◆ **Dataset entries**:

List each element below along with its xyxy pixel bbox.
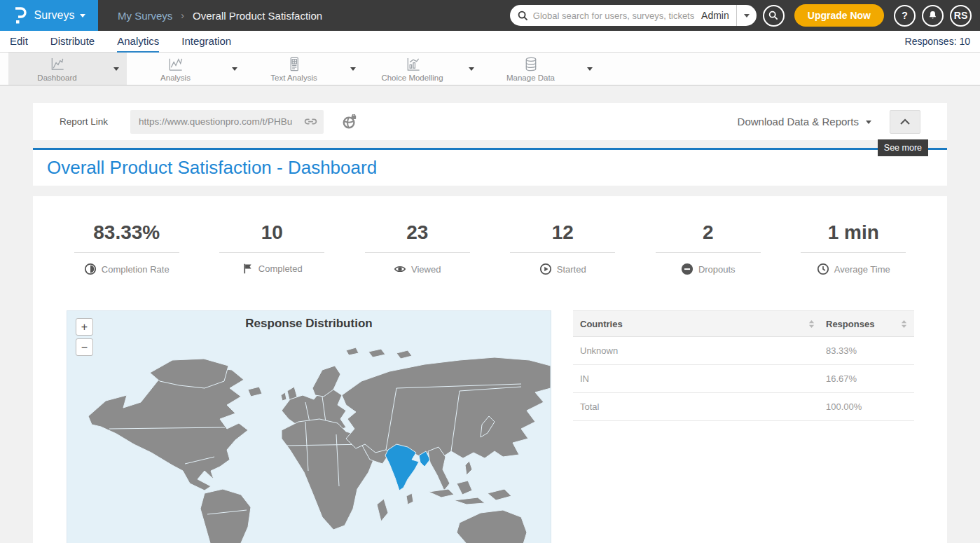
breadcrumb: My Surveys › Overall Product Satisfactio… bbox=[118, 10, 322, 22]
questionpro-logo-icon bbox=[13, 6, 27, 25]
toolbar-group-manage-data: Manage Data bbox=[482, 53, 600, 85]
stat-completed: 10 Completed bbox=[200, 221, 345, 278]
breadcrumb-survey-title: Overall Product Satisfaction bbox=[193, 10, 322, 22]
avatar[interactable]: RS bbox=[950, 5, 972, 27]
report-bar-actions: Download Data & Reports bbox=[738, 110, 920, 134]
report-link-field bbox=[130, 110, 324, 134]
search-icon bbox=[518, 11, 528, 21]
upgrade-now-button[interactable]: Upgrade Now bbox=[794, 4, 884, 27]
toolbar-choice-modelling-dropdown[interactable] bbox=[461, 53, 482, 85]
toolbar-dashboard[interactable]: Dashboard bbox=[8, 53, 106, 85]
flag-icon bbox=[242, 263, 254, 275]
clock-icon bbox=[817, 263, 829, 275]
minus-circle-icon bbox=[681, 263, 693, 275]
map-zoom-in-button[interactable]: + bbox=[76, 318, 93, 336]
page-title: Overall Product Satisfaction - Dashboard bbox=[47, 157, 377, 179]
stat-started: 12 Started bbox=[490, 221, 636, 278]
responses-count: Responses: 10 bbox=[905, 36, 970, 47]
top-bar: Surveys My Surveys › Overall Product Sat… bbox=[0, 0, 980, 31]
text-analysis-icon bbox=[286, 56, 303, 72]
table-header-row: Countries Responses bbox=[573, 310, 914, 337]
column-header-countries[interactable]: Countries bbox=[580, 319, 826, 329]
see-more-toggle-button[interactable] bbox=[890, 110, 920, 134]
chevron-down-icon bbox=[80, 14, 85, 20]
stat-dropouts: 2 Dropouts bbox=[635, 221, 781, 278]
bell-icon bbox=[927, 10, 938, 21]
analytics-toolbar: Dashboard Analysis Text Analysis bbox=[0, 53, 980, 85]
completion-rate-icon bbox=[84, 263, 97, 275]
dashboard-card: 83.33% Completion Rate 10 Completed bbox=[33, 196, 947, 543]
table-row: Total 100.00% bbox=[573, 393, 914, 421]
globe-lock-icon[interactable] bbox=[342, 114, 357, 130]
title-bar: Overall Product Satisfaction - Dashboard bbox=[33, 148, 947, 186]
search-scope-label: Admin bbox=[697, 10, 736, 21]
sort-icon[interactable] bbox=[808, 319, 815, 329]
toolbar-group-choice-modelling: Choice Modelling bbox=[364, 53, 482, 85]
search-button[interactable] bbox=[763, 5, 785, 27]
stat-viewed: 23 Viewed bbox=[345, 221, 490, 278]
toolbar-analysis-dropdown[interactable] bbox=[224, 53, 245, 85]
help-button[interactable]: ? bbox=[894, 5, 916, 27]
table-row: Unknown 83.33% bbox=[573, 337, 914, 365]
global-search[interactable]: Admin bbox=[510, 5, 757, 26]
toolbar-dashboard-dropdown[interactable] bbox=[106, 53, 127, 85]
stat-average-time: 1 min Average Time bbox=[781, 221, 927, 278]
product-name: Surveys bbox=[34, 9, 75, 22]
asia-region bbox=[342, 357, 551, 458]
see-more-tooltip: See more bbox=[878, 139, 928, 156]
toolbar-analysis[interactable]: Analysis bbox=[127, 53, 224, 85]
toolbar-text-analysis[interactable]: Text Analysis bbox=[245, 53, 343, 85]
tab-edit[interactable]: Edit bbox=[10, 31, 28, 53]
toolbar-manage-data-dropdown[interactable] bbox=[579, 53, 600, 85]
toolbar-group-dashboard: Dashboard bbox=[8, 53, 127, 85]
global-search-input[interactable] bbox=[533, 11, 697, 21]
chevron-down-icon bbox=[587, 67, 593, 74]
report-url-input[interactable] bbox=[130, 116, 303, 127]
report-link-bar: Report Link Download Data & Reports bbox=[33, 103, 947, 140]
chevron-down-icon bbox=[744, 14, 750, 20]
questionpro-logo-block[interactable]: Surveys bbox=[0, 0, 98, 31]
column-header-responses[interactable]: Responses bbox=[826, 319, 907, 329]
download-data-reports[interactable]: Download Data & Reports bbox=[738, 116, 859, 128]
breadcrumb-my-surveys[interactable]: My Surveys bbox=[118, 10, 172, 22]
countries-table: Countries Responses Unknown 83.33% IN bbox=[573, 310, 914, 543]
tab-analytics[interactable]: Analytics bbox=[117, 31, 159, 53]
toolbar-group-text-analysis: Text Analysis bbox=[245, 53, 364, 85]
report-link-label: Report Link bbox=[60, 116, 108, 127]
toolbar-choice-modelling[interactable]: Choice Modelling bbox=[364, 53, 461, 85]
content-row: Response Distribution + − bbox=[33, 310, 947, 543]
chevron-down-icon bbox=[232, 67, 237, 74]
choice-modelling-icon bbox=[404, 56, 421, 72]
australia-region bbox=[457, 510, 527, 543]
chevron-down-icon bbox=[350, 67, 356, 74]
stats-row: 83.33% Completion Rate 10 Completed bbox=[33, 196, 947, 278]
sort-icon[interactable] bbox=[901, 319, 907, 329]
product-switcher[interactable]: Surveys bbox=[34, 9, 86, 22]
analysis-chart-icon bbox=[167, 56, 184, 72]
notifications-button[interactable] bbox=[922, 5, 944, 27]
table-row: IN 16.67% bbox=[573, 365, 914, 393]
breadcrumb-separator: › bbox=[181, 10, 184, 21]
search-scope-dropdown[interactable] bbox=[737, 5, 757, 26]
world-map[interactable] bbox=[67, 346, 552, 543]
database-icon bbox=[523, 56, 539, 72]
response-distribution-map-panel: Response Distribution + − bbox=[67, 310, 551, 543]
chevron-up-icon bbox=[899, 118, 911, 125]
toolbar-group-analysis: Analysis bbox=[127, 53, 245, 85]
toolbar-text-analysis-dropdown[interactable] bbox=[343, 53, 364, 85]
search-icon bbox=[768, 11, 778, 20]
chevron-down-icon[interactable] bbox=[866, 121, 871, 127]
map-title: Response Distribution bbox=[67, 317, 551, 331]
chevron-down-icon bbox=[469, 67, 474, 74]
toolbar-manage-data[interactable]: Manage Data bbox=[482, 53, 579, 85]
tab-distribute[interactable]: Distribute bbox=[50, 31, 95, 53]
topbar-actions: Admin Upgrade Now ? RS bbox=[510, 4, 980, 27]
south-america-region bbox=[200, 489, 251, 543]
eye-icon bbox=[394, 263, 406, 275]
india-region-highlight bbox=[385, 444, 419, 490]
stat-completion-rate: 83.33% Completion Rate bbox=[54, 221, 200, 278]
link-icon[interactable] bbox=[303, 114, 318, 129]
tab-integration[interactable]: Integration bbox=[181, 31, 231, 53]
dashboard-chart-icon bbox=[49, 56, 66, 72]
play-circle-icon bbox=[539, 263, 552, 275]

◆ **Directions**:
Whenever a line in the records above contains the string "global", copy that line.

◆ **Solved problem**:
global-search[interactable]: Admin bbox=[510, 5, 757, 26]
global-search-input[interactable] bbox=[533, 11, 697, 21]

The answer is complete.